In the study "Assessing the Economic Value of Distribution Channels," University of Chicago Graduate School of Business professor Pradeep K. Chintagunta, Junhong Chu of the business school at the National University of Singapore, and Naufel J. Vilcassim of London Business School examined manufacturers' distribution channel and product line options in the PC industry.
The movement of products from manufacturer to consumer is referred to as a "distribution channel," with agents en route to the consumer serving as intermediaries. Firms in industries selling multiple products and using multiple distribution channels (such as the PC industry) have to decide which distribution channels to use and which product to sell through which distribution channel. Distribution strategies are intertwined with a firm's product line, market segmentation, and positioning and targeting strategies.

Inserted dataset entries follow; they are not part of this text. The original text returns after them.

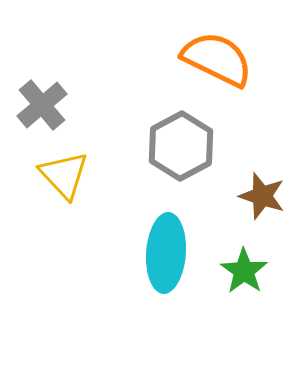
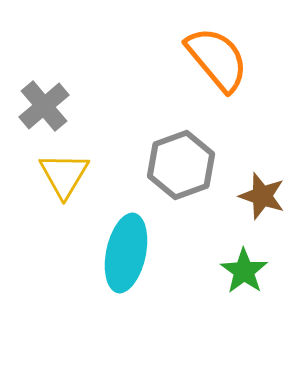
orange semicircle: rotated 24 degrees clockwise
gray cross: moved 2 px right, 1 px down
gray hexagon: moved 19 px down; rotated 8 degrees clockwise
yellow triangle: rotated 14 degrees clockwise
cyan ellipse: moved 40 px left; rotated 8 degrees clockwise
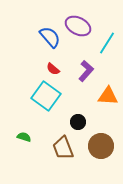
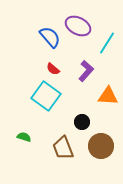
black circle: moved 4 px right
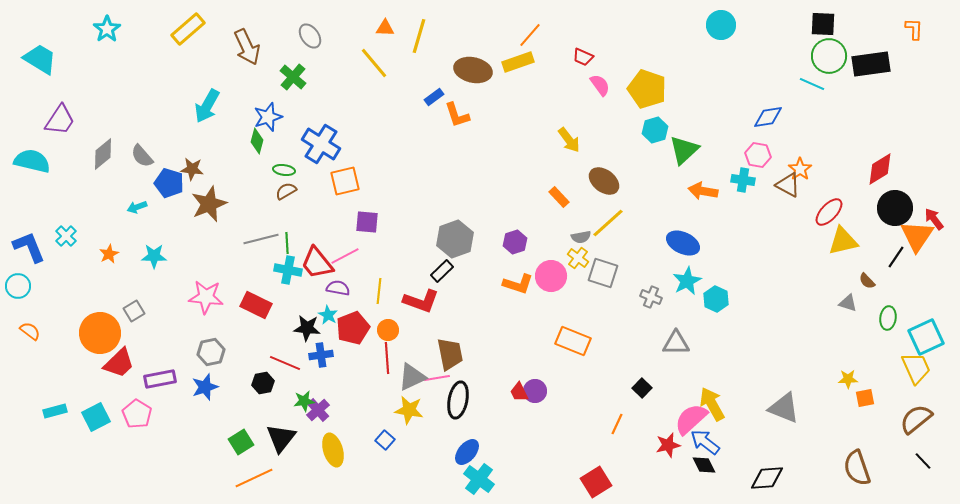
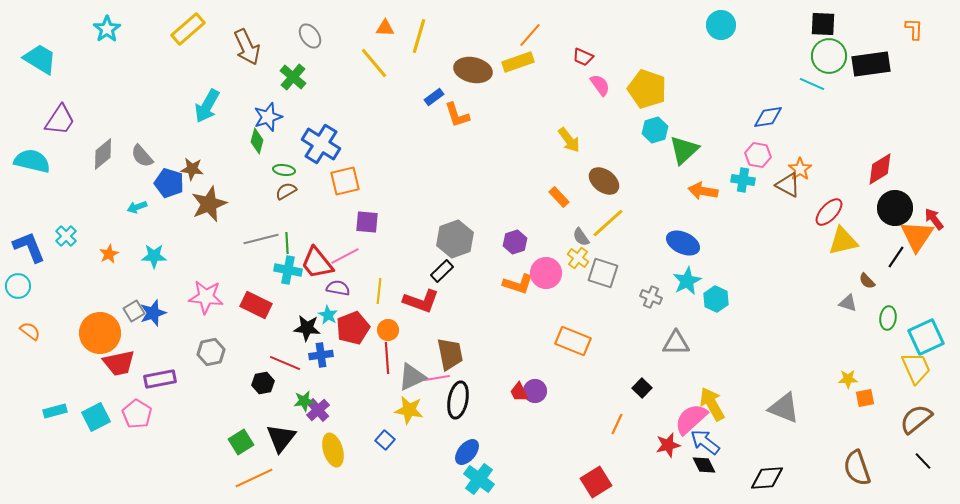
gray semicircle at (581, 237): rotated 66 degrees clockwise
pink circle at (551, 276): moved 5 px left, 3 px up
red trapezoid at (119, 363): rotated 32 degrees clockwise
blue star at (205, 387): moved 52 px left, 74 px up
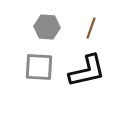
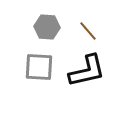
brown line: moved 3 px left, 3 px down; rotated 60 degrees counterclockwise
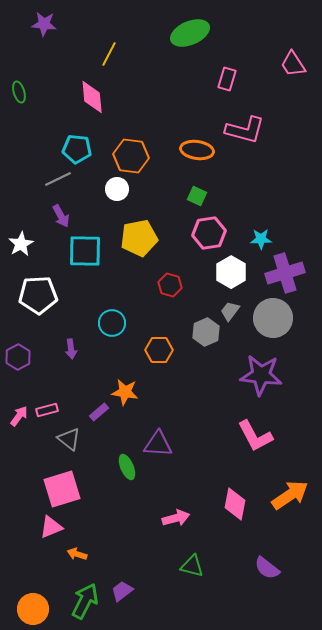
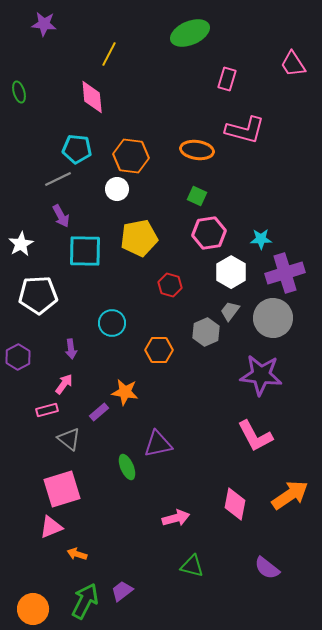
pink arrow at (19, 416): moved 45 px right, 32 px up
purple triangle at (158, 444): rotated 16 degrees counterclockwise
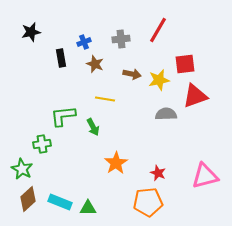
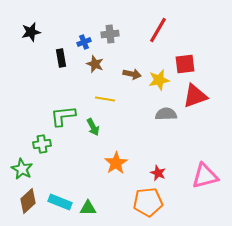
gray cross: moved 11 px left, 5 px up
brown diamond: moved 2 px down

Changes to distribution strategies affect a firm's customer base and profits, as well as its relationships with intermediaries and other firms in the market.
Chintagunta, Chu, and Vilcassim developed a statistical model that can help managers determine which distribution channel works best and evaluate the financial implications of changing the firm's distribution strategy and channelproduct line combinations.
"It's difficult to predict the result of changes in distribution channels, because existing relationships with intermediaries prevent firms from conducting actual experiments to test new strategies," explains Chintagunta.
Gauging the outcomes of new distribution strategies is especially important because contracts between manufacturers and retailers are long-term relationships and cannot arbitrarily be broken.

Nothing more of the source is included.